### [WHAT YOU ARE ASKED TO DO]
Return each entry exactly, omitting nothing.

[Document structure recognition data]
▼▼▼

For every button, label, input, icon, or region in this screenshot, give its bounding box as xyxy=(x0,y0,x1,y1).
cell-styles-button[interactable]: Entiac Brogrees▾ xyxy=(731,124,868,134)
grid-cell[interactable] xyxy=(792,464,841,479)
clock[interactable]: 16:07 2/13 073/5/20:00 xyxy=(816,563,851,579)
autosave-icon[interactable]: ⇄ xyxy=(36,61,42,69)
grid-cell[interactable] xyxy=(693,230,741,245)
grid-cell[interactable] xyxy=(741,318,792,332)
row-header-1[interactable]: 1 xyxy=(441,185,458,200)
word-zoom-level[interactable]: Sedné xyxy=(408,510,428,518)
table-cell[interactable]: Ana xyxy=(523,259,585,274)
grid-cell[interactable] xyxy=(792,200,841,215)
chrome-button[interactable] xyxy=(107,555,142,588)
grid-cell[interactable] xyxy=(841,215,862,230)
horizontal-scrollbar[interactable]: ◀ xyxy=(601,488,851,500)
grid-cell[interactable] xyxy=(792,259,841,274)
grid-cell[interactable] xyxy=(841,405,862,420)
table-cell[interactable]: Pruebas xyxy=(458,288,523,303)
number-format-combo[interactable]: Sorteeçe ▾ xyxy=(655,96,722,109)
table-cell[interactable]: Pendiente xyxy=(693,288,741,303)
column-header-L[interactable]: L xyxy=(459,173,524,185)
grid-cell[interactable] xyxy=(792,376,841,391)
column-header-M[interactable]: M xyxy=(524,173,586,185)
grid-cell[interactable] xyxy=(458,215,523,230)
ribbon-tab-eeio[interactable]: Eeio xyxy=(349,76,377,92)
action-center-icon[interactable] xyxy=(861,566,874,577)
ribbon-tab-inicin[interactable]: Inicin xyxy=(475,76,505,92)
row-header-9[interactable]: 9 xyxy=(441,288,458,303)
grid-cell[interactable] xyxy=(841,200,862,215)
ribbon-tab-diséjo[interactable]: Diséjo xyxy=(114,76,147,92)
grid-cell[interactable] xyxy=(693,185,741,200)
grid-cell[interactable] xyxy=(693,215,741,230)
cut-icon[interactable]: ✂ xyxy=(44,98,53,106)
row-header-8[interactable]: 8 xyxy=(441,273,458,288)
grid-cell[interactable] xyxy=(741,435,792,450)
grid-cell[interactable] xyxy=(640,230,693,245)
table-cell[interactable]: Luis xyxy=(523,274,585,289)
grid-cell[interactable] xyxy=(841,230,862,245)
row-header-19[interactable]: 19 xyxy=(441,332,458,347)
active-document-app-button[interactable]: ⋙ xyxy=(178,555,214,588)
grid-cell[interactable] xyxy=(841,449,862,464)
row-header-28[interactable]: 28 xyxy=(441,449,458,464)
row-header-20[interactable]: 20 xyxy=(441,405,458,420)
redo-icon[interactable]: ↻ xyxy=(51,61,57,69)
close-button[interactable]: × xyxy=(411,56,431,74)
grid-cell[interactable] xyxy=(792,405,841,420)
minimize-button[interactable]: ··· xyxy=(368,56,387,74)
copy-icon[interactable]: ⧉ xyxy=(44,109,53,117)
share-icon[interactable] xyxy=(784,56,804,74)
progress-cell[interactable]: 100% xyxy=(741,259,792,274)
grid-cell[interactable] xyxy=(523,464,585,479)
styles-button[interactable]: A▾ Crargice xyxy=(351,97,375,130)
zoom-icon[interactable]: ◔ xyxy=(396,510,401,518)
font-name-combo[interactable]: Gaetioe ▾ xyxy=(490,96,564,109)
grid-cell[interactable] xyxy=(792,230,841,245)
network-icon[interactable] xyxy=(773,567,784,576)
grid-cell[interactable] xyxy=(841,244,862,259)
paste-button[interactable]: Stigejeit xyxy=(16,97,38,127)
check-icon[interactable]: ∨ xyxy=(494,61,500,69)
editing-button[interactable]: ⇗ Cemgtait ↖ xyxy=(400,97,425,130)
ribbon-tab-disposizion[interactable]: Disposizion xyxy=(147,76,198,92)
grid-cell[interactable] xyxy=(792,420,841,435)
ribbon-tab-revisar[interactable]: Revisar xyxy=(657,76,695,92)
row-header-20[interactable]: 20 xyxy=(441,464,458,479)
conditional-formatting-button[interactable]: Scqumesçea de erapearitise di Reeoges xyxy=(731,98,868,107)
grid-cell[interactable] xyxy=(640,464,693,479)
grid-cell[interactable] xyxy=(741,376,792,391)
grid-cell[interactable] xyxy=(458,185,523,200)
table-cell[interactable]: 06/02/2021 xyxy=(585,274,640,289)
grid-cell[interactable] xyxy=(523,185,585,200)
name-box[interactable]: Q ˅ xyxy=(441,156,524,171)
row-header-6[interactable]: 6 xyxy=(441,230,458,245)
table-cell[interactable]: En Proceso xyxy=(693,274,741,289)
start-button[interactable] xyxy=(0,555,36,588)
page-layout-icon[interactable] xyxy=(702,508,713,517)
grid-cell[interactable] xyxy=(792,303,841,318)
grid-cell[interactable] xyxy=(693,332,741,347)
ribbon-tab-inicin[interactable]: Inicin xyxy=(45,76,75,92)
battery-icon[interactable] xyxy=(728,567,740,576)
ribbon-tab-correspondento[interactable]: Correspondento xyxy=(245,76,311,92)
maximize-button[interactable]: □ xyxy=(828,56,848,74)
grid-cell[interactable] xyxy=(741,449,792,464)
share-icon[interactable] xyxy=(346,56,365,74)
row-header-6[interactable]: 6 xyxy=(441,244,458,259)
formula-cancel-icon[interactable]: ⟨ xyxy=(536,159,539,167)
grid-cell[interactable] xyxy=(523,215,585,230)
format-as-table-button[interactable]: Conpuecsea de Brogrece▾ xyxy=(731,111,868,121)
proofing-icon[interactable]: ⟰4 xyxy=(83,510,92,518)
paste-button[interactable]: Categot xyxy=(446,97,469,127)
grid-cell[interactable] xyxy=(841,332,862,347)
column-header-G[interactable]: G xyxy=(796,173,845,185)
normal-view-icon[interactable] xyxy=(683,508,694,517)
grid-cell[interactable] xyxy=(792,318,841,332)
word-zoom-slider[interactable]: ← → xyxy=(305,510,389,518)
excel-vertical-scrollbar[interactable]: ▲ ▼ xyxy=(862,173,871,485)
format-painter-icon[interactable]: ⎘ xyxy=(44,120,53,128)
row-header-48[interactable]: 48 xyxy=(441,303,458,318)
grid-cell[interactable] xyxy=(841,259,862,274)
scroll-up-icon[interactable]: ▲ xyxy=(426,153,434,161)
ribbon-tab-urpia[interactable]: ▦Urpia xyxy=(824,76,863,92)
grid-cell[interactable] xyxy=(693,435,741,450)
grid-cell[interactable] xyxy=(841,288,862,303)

▲▲▲

### [ANSWER SPACE]
For every button, label, input, icon, or region in this screenshot, give its bounding box as xyxy=(x0,y0,x1,y1).
cell-styles-button[interactable]: Entiac Brogrees▾ xyxy=(731,124,868,134)
grid-cell[interactable] xyxy=(792,464,841,479)
clock[interactable]: 16:07 2/13 073/5/20:00 xyxy=(816,563,851,579)
autosave-icon[interactable]: ⇄ xyxy=(36,61,42,69)
grid-cell[interactable] xyxy=(693,230,741,245)
grid-cell[interactable] xyxy=(741,318,792,332)
row-header-1[interactable]: 1 xyxy=(441,185,458,200)
word-zoom-level[interactable]: Sedné xyxy=(408,510,428,518)
table-cell[interactable]: Ana xyxy=(523,259,585,274)
grid-cell[interactable] xyxy=(792,200,841,215)
chrome-button[interactable] xyxy=(107,555,142,588)
grid-cell[interactable] xyxy=(841,215,862,230)
horizontal-scrollbar[interactable]: ◀ xyxy=(601,488,851,500)
grid-cell[interactable] xyxy=(792,259,841,274)
grid-cell[interactable] xyxy=(841,405,862,420)
table-cell[interactable]: Pruebas xyxy=(458,288,523,303)
number-format-combo[interactable]: Sorteeçe ▾ xyxy=(655,96,722,109)
table-cell[interactable]: Pendiente xyxy=(693,288,741,303)
column-header-L[interactable]: L xyxy=(459,173,524,185)
grid-cell[interactable] xyxy=(792,376,841,391)
column-header-M[interactable]: M xyxy=(524,173,586,185)
grid-cell[interactable] xyxy=(458,215,523,230)
ribbon-tab-eeio[interactable]: Eeio xyxy=(349,76,377,92)
action-center-icon[interactable] xyxy=(861,566,874,577)
ribbon-tab-inicin[interactable]: Inicin xyxy=(475,76,505,92)
row-header-9[interactable]: 9 xyxy=(441,288,458,303)
grid-cell[interactable] xyxy=(841,200,862,215)
ribbon-tab-diséjo[interactable]: Diséjo xyxy=(114,76,147,92)
grid-cell[interactable] xyxy=(693,185,741,200)
grid-cell[interactable] xyxy=(693,215,741,230)
cut-icon[interactable]: ✂ xyxy=(44,98,53,106)
row-header-8[interactable]: 8 xyxy=(441,273,458,288)
grid-cell[interactable] xyxy=(741,435,792,450)
grid-cell[interactable] xyxy=(640,230,693,245)
table-cell[interactable]: Luis xyxy=(523,274,585,289)
grid-cell[interactable] xyxy=(841,230,862,245)
row-header-19[interactable]: 19 xyxy=(441,332,458,347)
active-document-app-button[interactable]: ⋙ xyxy=(178,555,214,588)
grid-cell[interactable] xyxy=(841,449,862,464)
row-header-28[interactable]: 28 xyxy=(441,449,458,464)
row-header-20[interactable]: 20 xyxy=(441,405,458,420)
redo-icon[interactable]: ↻ xyxy=(51,61,57,69)
close-button[interactable]: × xyxy=(411,56,431,74)
grid-cell[interactable] xyxy=(792,405,841,420)
minimize-button[interactable]: ··· xyxy=(368,56,387,74)
copy-icon[interactable]: ⧉ xyxy=(44,109,53,117)
share-icon[interactable] xyxy=(784,56,804,74)
progress-cell[interactable]: 100% xyxy=(741,259,792,274)
grid-cell[interactable] xyxy=(523,464,585,479)
styles-button[interactable]: A▾ Crargice xyxy=(351,97,375,130)
zoom-icon[interactable]: ◔ xyxy=(396,510,401,518)
font-name-combo[interactable]: Gaetioe ▾ xyxy=(490,96,564,109)
grid-cell[interactable] xyxy=(792,230,841,245)
network-icon[interactable] xyxy=(773,567,784,576)
grid-cell[interactable] xyxy=(841,244,862,259)
paste-button[interactable]: Stigejeit xyxy=(16,97,38,127)
check-icon[interactable]: ∨ xyxy=(494,61,500,69)
editing-button[interactable]: ⇗ Cemgtait ↖ xyxy=(400,97,425,130)
ribbon-tab-disposizion[interactable]: Disposizion xyxy=(147,76,198,92)
grid-cell[interactable] xyxy=(792,420,841,435)
ribbon-tab-revisar[interactable]: Revisar xyxy=(657,76,695,92)
row-header-20[interactable]: 20 xyxy=(441,464,458,479)
conditional-formatting-button[interactable]: Scqumesçea de erapearitise di Reeoges xyxy=(731,98,868,107)
grid-cell[interactable] xyxy=(640,464,693,479)
grid-cell[interactable] xyxy=(741,376,792,391)
grid-cell[interactable] xyxy=(458,185,523,200)
table-cell[interactable]: 06/02/2021 xyxy=(585,274,640,289)
grid-cell[interactable] xyxy=(523,185,585,200)
name-box[interactable]: Q ˅ xyxy=(441,156,524,171)
row-header-6[interactable]: 6 xyxy=(441,230,458,245)
table-cell[interactable]: En Proceso xyxy=(693,274,741,289)
start-button[interactable] xyxy=(0,555,36,588)
page-layout-icon[interactable] xyxy=(702,508,713,517)
grid-cell[interactable] xyxy=(792,303,841,318)
grid-cell[interactable] xyxy=(693,332,741,347)
ribbon-tab-inicin[interactable]: Inicin xyxy=(45,76,75,92)
battery-icon[interactable] xyxy=(728,567,740,576)
ribbon-tab-correspondento[interactable]: Correspondento xyxy=(245,76,311,92)
maximize-button[interactable]: □ xyxy=(828,56,848,74)
grid-cell[interactable] xyxy=(741,449,792,464)
share-icon[interactable] xyxy=(346,56,365,74)
row-header-6[interactable]: 6 xyxy=(441,244,458,259)
formula-cancel-icon[interactable]: ⟨ xyxy=(536,159,539,167)
grid-cell[interactable] xyxy=(523,215,585,230)
format-as-table-button[interactable]: Conpuecsea de Brogrece▾ xyxy=(731,111,868,121)
proofing-icon[interactable]: ⟰4 xyxy=(83,510,92,518)
paste-button[interactable]: Categot xyxy=(446,97,469,127)
grid-cell[interactable] xyxy=(841,332,862,347)
column-header-G[interactable]: G xyxy=(796,173,845,185)
normal-view-icon[interactable] xyxy=(683,508,694,517)
grid-cell[interactable] xyxy=(792,318,841,332)
word-zoom-slider[interactable]: ← → xyxy=(305,510,389,518)
excel-vertical-scrollbar[interactable]: ▲ ▼ xyxy=(862,173,871,485)
format-painter-icon[interactable]: ⎘ xyxy=(44,120,53,128)
row-header-48[interactable]: 48 xyxy=(441,303,458,318)
grid-cell[interactable] xyxy=(841,259,862,274)
scroll-up-icon[interactable]: ▲ xyxy=(426,153,434,161)
ribbon-tab-urpia[interactable]: ▦Urpia xyxy=(824,76,863,92)
grid-cell[interactable] xyxy=(693,435,741,450)
grid-cell[interactable] xyxy=(841,288,862,303)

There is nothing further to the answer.